(446e) Optimizing Multistep Continuous Flow Organic Synthesis with Bayesian Optimization and Robotics | AIChE

(446e) Optimizing Multistep Continuous Flow Organic Synthesis with Bayesian Optimization and Robotics

Authors 

Breen, C. P., Massachusetts Institute of Technology
Hart, T., Massachusetts Institute of Technology
Jamison, T., Massachusetts Institute of Technology
Jensen, K., Massachusetts Institute of Technology
Continuous flow synthesis with multiple unit operations (reactors, separators) telescoped in series has enabled multistep assembly of complex molecules under intensified process conditions with minimal manual purification between steps [1]. Automated experimentation platforms orchestrated by intelligent algorithms capable of optimizing reaction conditions towards a desired objective have further reduced the manual burden during process development [2]. While the majority of prior work on flow reaction optimization has focused on single-step reactions, recent demonstrations involving sequential reaction optimization [3], reaction analysis at multiple points [4], and multi-objective optimization of a telescoped reaction-separation sequence [5] have started to address certain aspects of multistep reaction optimization.

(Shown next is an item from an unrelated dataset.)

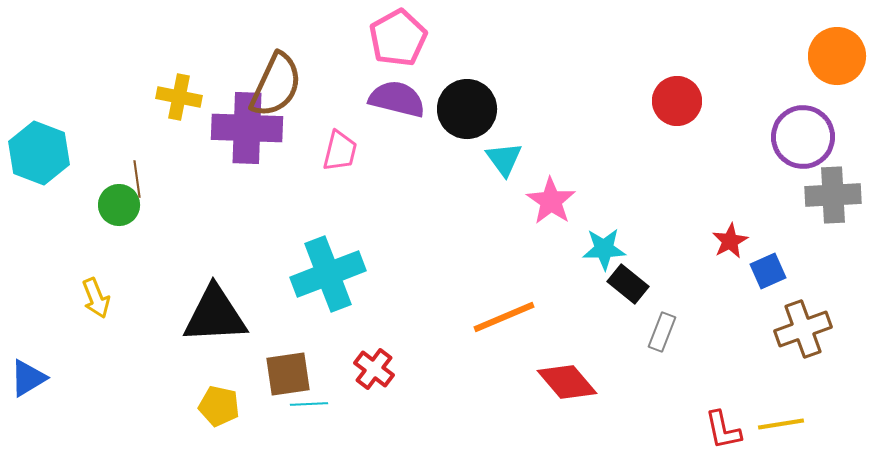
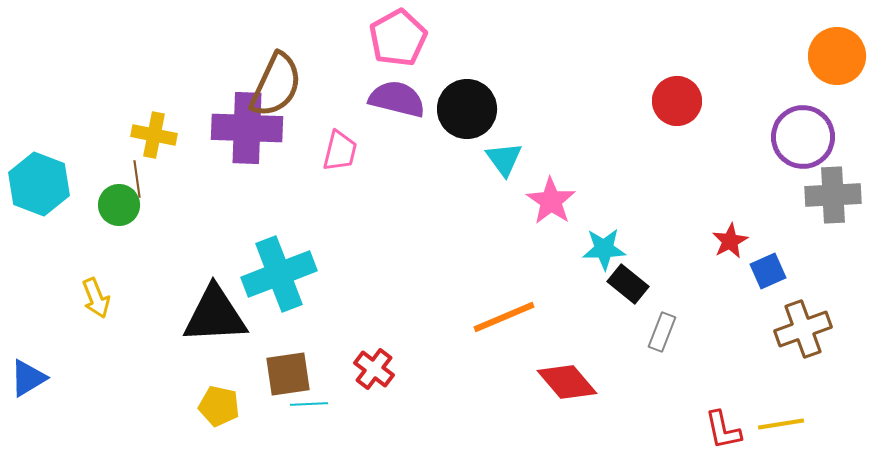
yellow cross: moved 25 px left, 38 px down
cyan hexagon: moved 31 px down
cyan cross: moved 49 px left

In this work, we present a robotically reconfigurable flow chemistry platform for executing, analyzing, and optimizing multistep flow organic syntheses. The platform contains a library of process modules that can be robotically placed in any order onto a process stack for performing reactions (in tubular reactors with different volumes and a packed bed), membrane-based phase separations, and inline analysis (FT-IR and LC-MS). The hardware is coupled to a Bayesian optimization algorithm capable of handling continuous variables (e.g., temperature, residence time) and categorical variables (e.g., reagent type), as well as optimizing multiple objectives simultaneously (e.g., yield, productivity).

Using an exemplary multistep synthesis of a small-molecule drug, we demonstrate the following: (a) optimization of all reactions in a multistep synthesis simultaneously (as opposed to individually) for identifying globally optimal conditions, (b) inline analysis at multiple locations along a multistep sequence (as opposed to only at the end) for quantitatively assessing how the overall yield is affected by individual yields, and (c) robotic reconfiguration of reactor volume provides an additional degree of freedom that enables variation of downstream residence times which are constrained by upstream flow rates in multistep flow processes.